Note: The information in this section is specific to Visual Studio. If you are using another tool, consult the related documentation for any similar capabilities for simplifying development.

Create the Application Code

In this example, the steps show basic activities for modifying code in a template to create a new application that uses the N-Gram Service. The command-line application created in this example will call the N-Gram Service and look up the joint probability of the phrase expressed in the command line.

To create the code for the example application:

  1. Double-click the icon in the Solution Explorer to open Program.cs.
    Figure 5
    Figure 5. Opening the program file in Solution Explorer
  2. Modify the code as follows:
    using System;
    using System.Configuration;
    
    
    namespace NGramTest
    {
        class Program
        {
            static void Main(string[] args)
            {
                string phrase = String.Join(" ", args);
                string userToken = ConfigurationManager.AppSettings.Get("userToken");
                string ngramModel = ConfigurationManager.AppSettings.Get("ngramModel");
     
                NGramService.LookupServiceClient client = new
                             NGramTest.NGramService.LookupServiceClient();
     
                try
                {
                    float probability = client.GetProbability(userToken, ngramModel, phrase);
     
                    Console.WriteLine("log(p)={0}", probability);
     
                    Console.ReadKey();
                }
                finally
                {
                    client.Close();
                }
            }
        }
    }
    

In this example, your code needs only to:

  • Instantiate the service object "client" as shown in the line:
    NGramService.LookupServiceClient client = new NGramTest.NGramService,LookupServiceClient();
    
  • Make the service call GetProbability as shown in the line:
    Float probability = client.GetProbability(userToken, ngramModel, phrase);
    

This example makes only one service call.

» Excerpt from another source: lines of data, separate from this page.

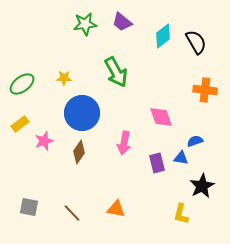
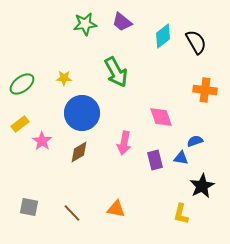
pink star: moved 2 px left; rotated 18 degrees counterclockwise
brown diamond: rotated 25 degrees clockwise
purple rectangle: moved 2 px left, 3 px up
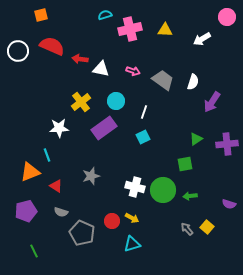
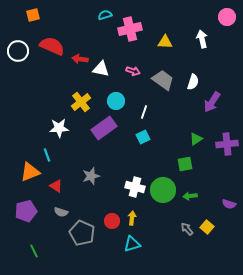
orange square: moved 8 px left
yellow triangle: moved 12 px down
white arrow: rotated 108 degrees clockwise
yellow arrow: rotated 112 degrees counterclockwise
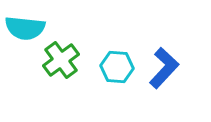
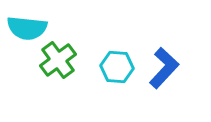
cyan semicircle: moved 2 px right
green cross: moved 3 px left
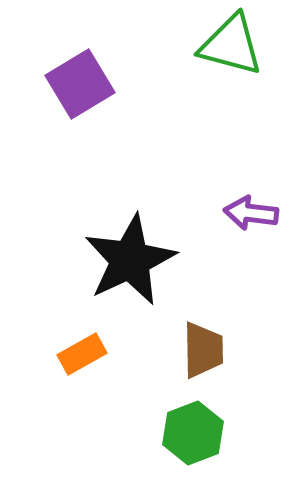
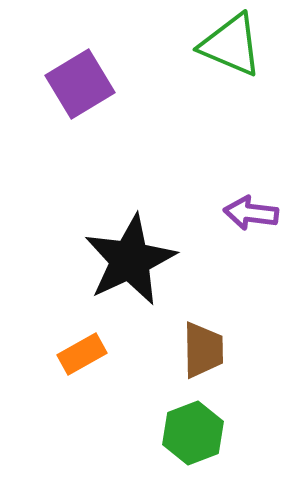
green triangle: rotated 8 degrees clockwise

In your applications, you might make multiple service calls after the service object is instantiated.

Note: The user interface described in this section is specific to Visual Studio. If you are using another tool, follow the steps in that tool to open your program file and modify the code in the same way as described here.

Test the Application Code

After you create your first application that uses the N-Gram Service, follow standard debugging processes to test your program. The steps here show how to test the simple example created in the previous section.

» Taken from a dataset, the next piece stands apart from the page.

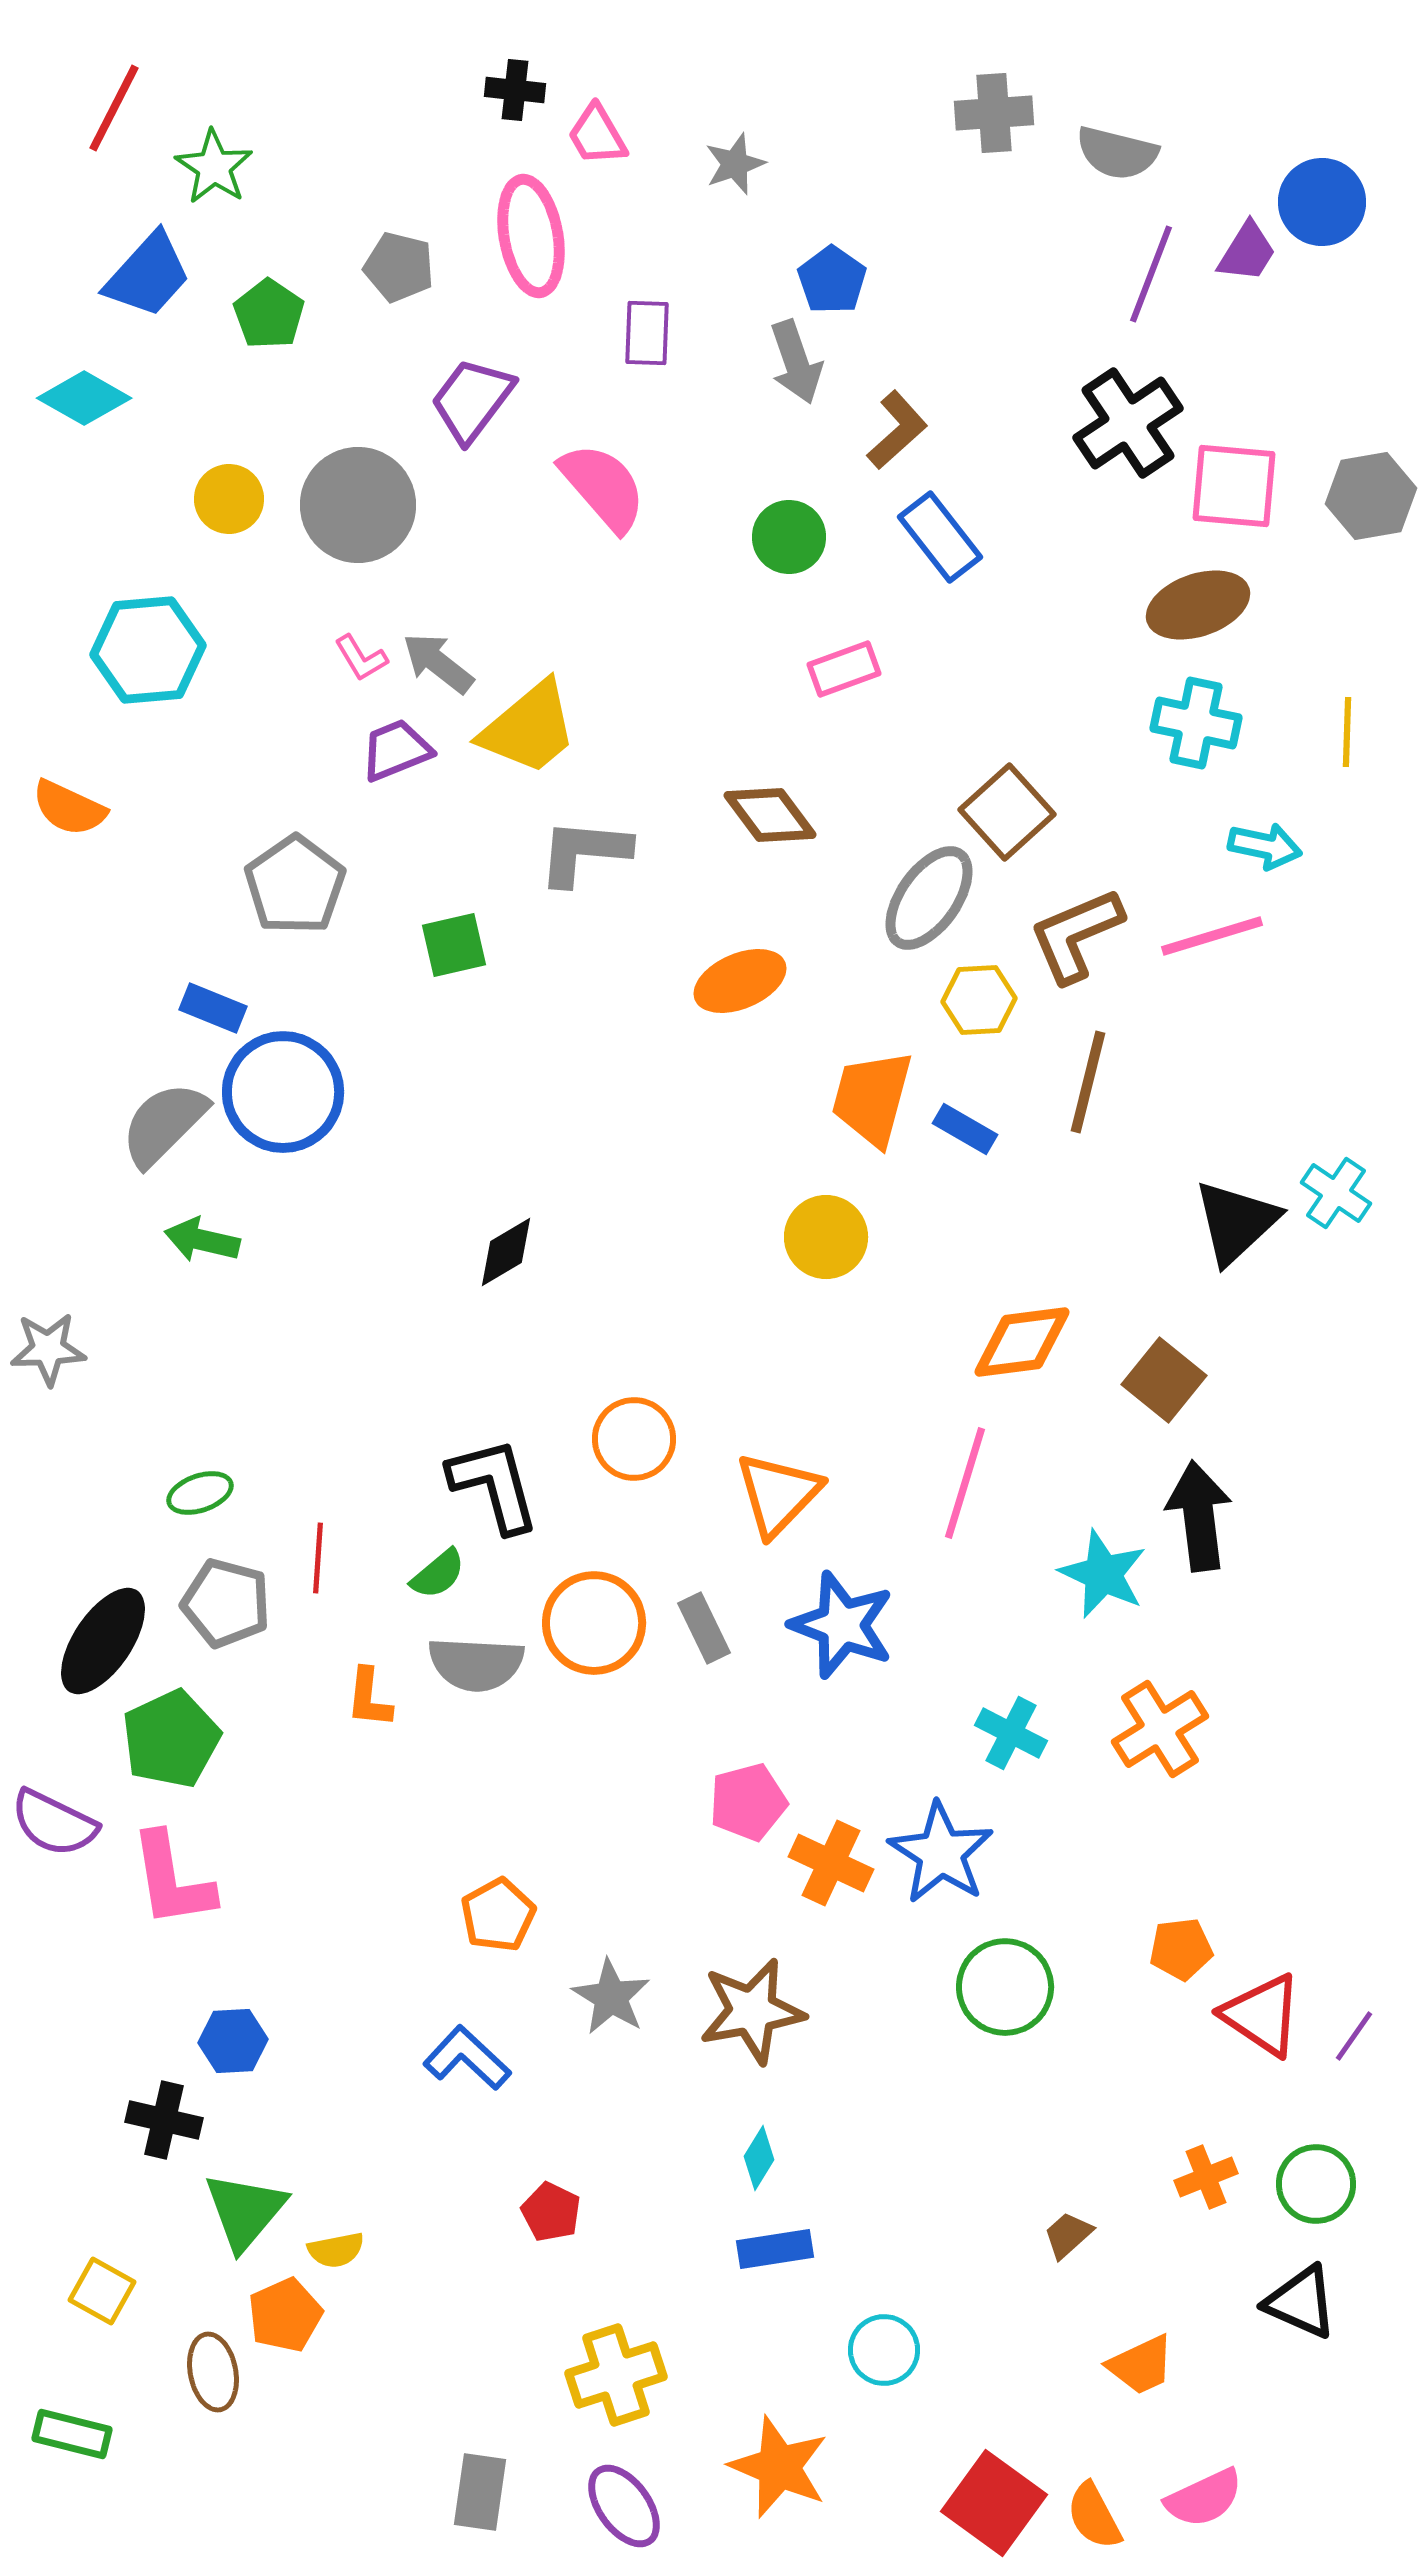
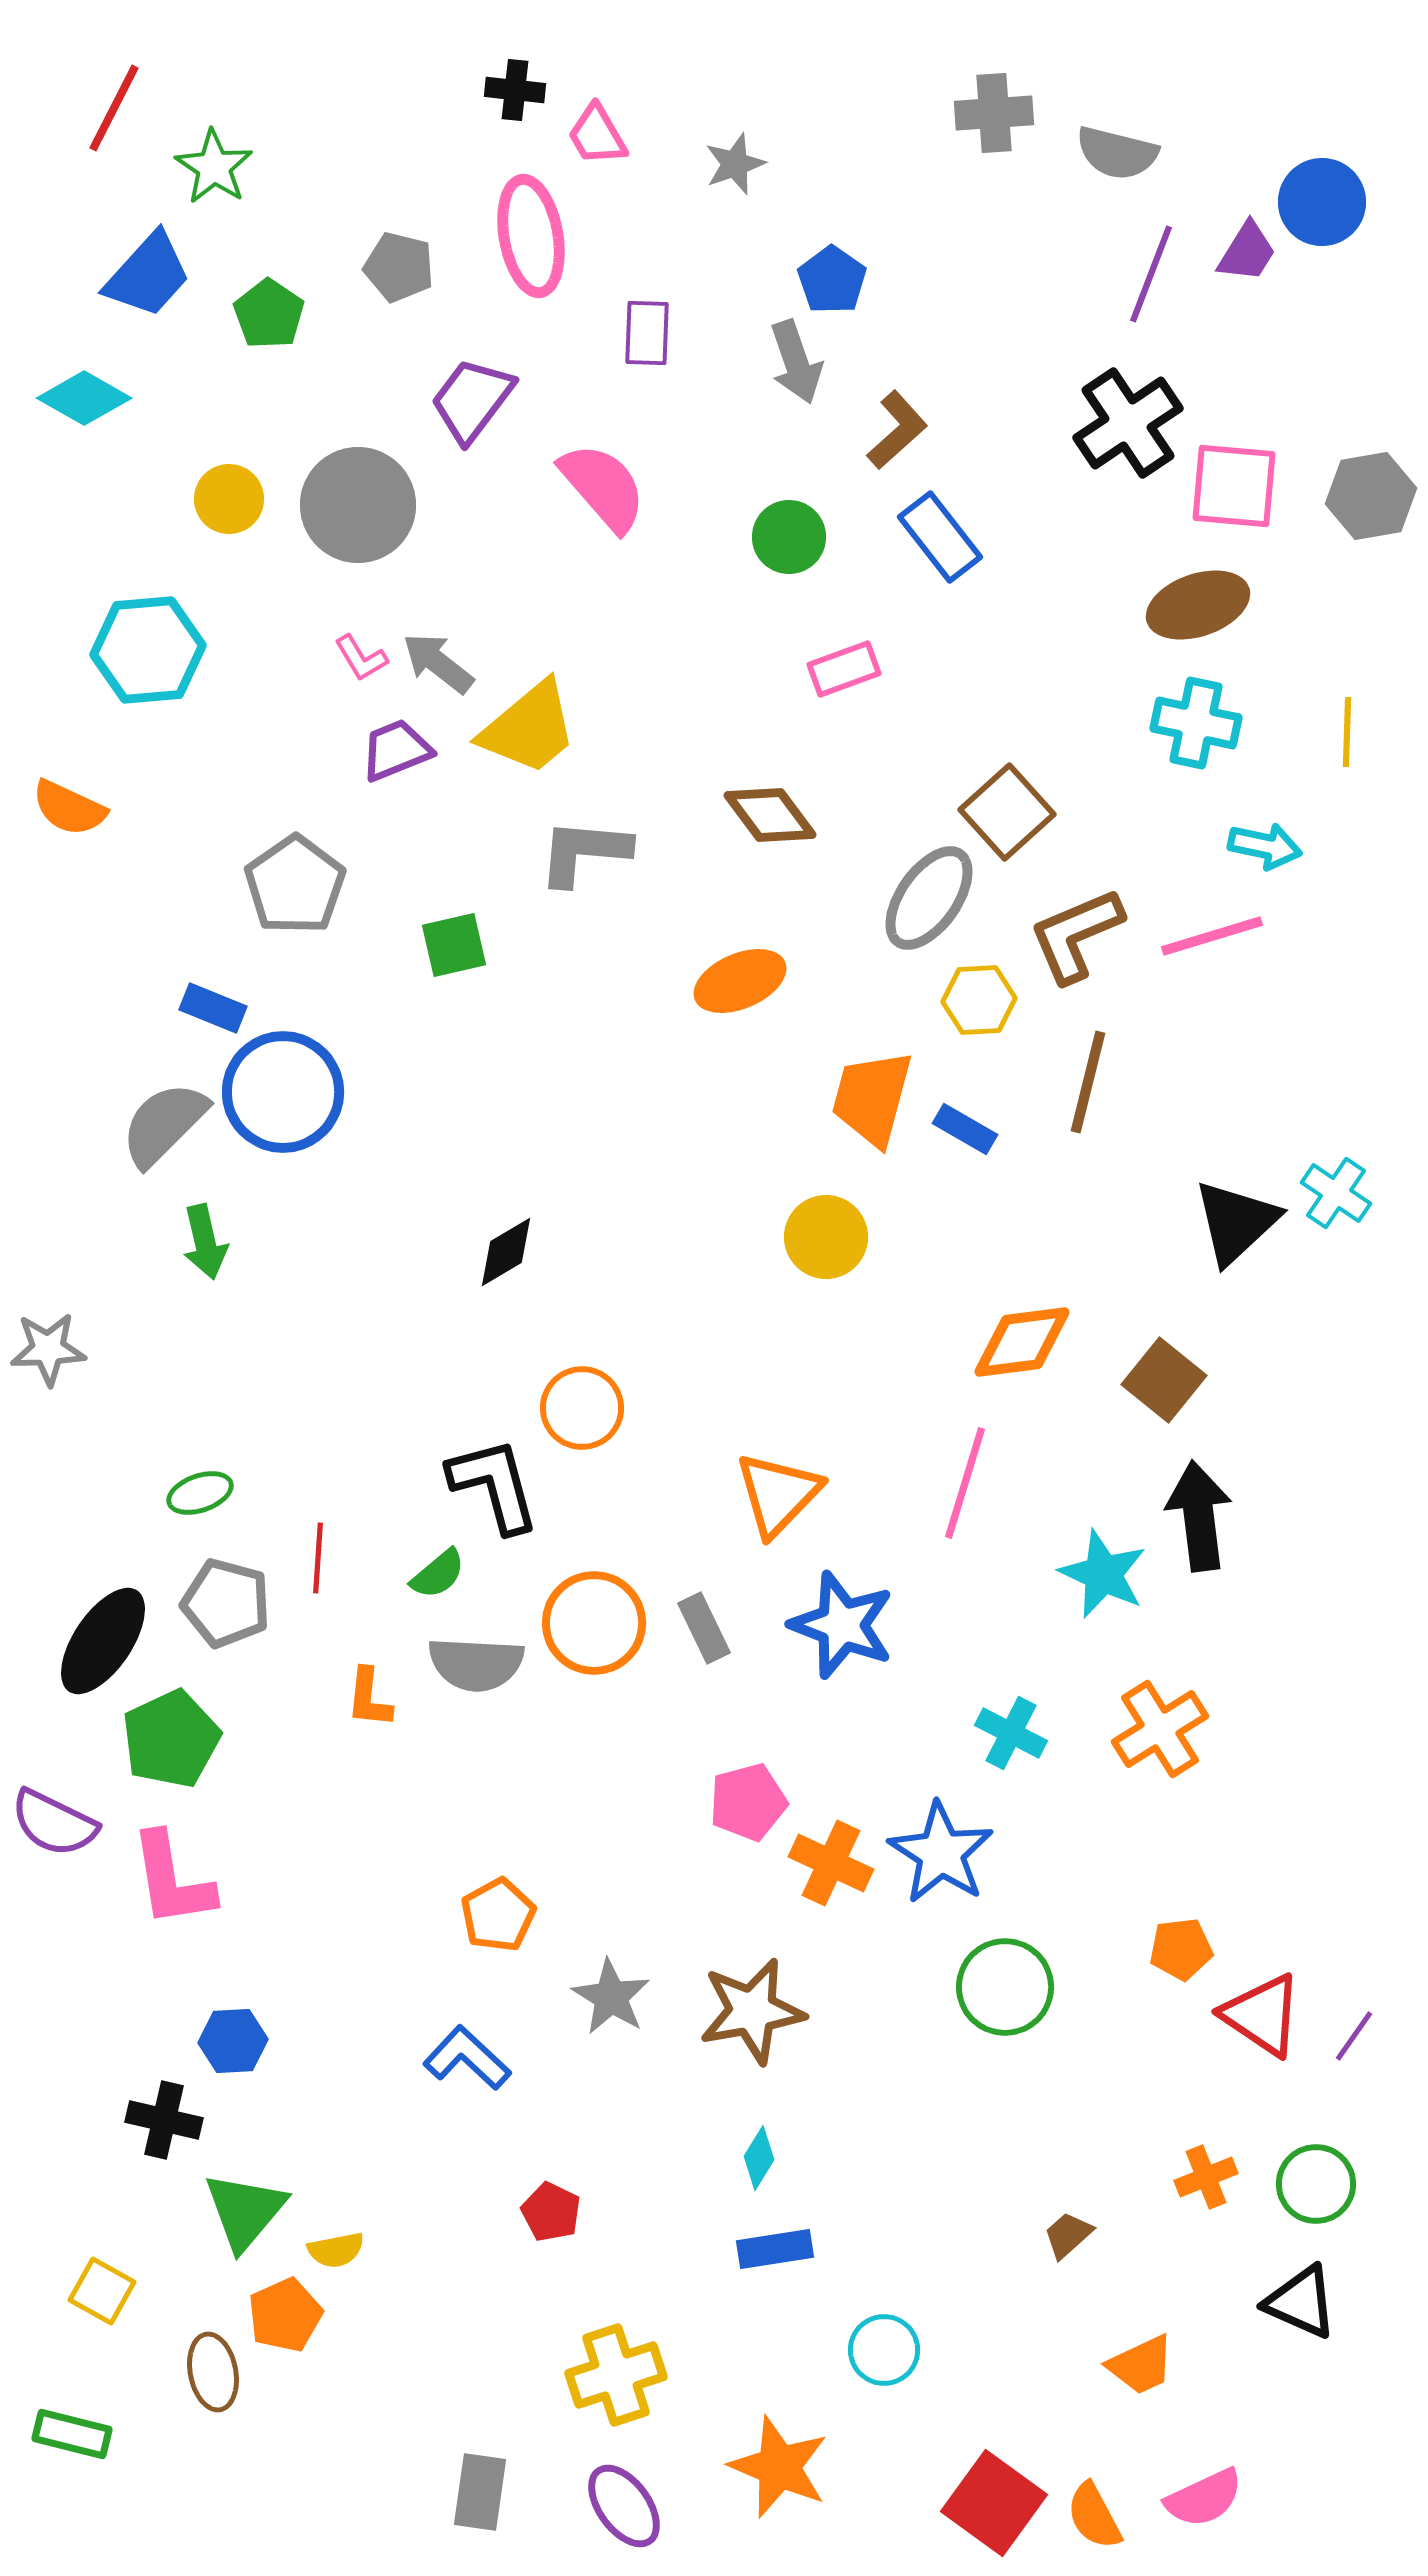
green arrow at (202, 1240): moved 3 px right, 2 px down; rotated 116 degrees counterclockwise
orange circle at (634, 1439): moved 52 px left, 31 px up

To test the example command-line program from within Visual Studio:

  1. From the Project menu, select NGramTest Properties, and then click the Debug tab in the left column, as shown in Figure 6.
  2. Enter an appropriate phrase in the Command line arguments edit box. Click OK. Figure 6
    Figure 6. Setting Debug Options
  3. Press F5.
    - Or- Select Start Debugging in the Debug menu in Visual Studio. A Debug window will appear, similar to the window shown in Figure 7.
    Figure 7
    Figure 7. Debug window
  4. To end the application, press any key.

Important: Depending on your security settings, your firewall might block this new application from making outbound network requests. If so, modify your firewall configuration so that your application is not blocked.

Note: If you are not familiar with debugging Web applications in Visual Studio, learn more at How to Debug Web Applications and Script on MSDN.

If you are using another tool, follow the steps in that tool to debug your sample application.